Exercise:
Copy all the lines of the listing below exactly. Skip the images.

────────

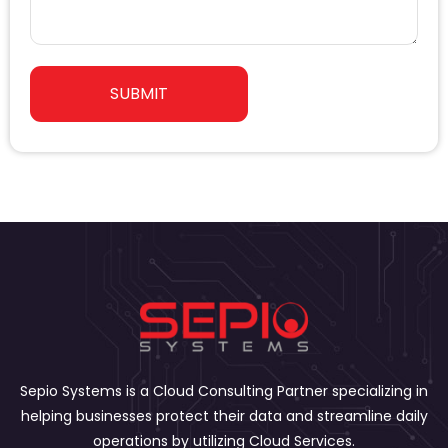
a
r
s
n
s
y
a
SUBMIT
g
e
Sepio Systems is a Cloud Consulting Partner specializing in
helping businesses protect their data and streamline daily
operations by utilizing Cloud Services.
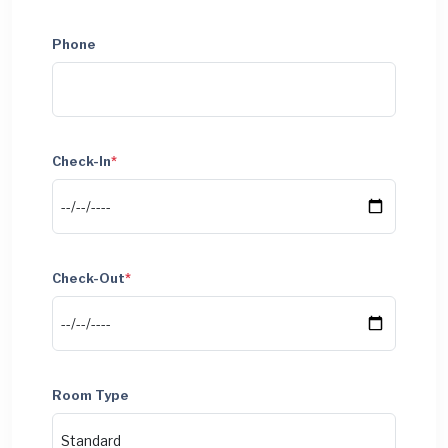
Phone
Check-In
*
Check-Out
*
Room Type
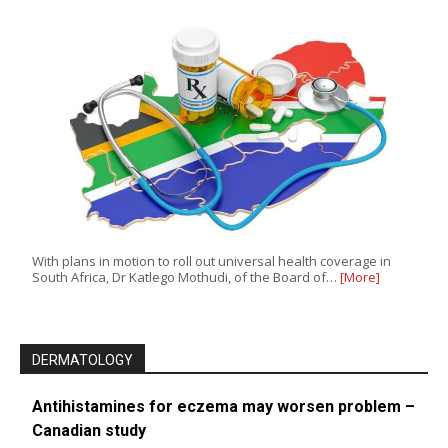
With plans in motion to roll out universal health coverage in
South Africa, Dr Katlego Mothudi, of the Board of…
[More]
DERMATOLOGY
Antihistamines for eczema may worsen problem –
Canadian study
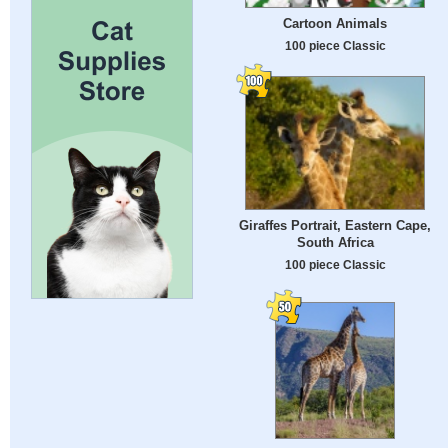
Cartoon Animals
100 piece Classic
Giraffes Portrait, Eastern Cape,
South Africa
100 piece Classic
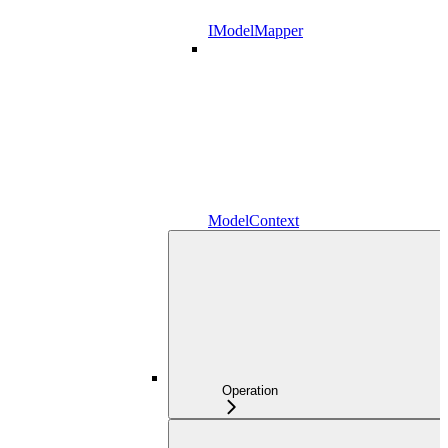
IModelMapper
ModelContext
Operation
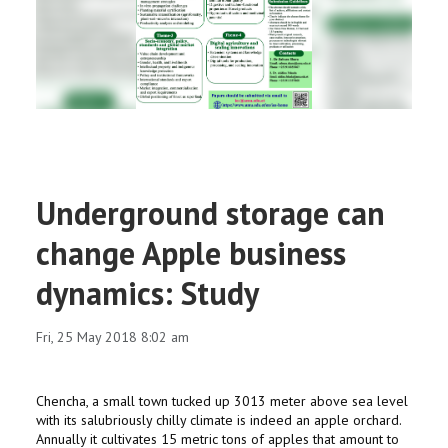
RESEARCH
REGISTRAR
JOURNALS
SYMPOSIA
Underground storage can
PARTNERSHIP
change Apple business
dynamics: Study
Fri, 25 May 2018 8:02 am
Chencha, a small town tucked up 3013 meter above sea level
with its salubriously chilly climate is indeed an apple orchard.
Annually it cultivates 15 metric tons of apples that amount to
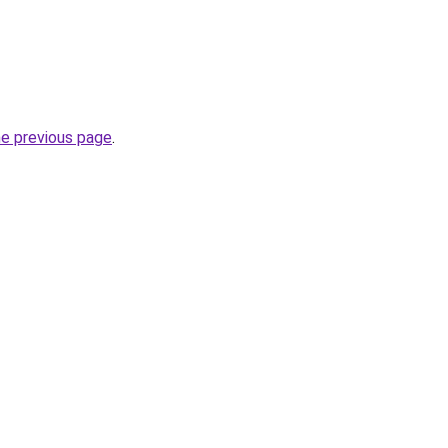
he previous page
.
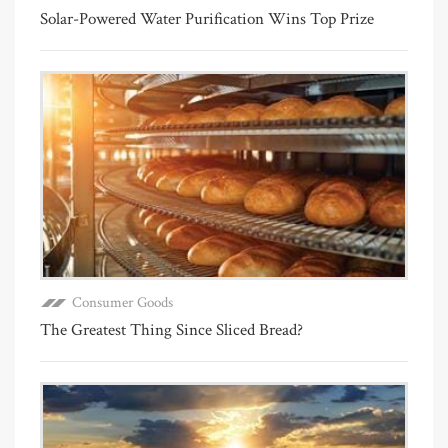
Solar-Powered Water Purification Wins Top Prize
Consumer Goods
The Greatest Thing Since Sliced Bread?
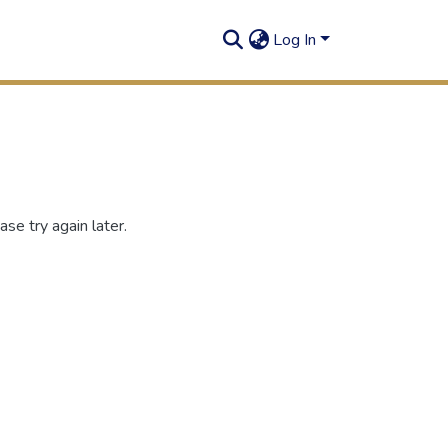
Log In
se try again later.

────────

Solution to the problem:
a
r
s
n
s
y
a
SUBMIT
g
e
Sepio Systems is a Cloud Consulting Partner specializing in
helping businesses protect their data and streamline daily
operations by utilizing Cloud Services.
Phone
Check-In
*
Check-Out
*
Room Type
With plans in motion to roll out universal health coverage in
South Africa, Dr Katlego Mothudi, of the Board of…
[More]
DERMATOLOGY
Antihistamines for eczema may worsen problem –
Canadian study
Cartoon Animals
100 piece Classic
Giraffes Portrait, Eastern Cape,
South Africa
100 piece Classic
IModelMapper
ModelContext
Operation
RESEARCH
REGISTRAR
JOURNALS
SYMPOSIA
Underground storage can
PARTNERSHIP
change Apple business
dynamics: Study
Fri, 25 May 2018 8:02 am
Chencha, a small town tucked up 3013 meter above sea level
with its salubriously chilly climate is indeed an apple orchard.
Annually it cultivates 15 metric tons of apples that amount to
he previous page
.
Solar-Powered Water Purification Wins Top Prize
Consumer Goods
The Greatest Thing Since Sliced Bread?
Log In
se try again later.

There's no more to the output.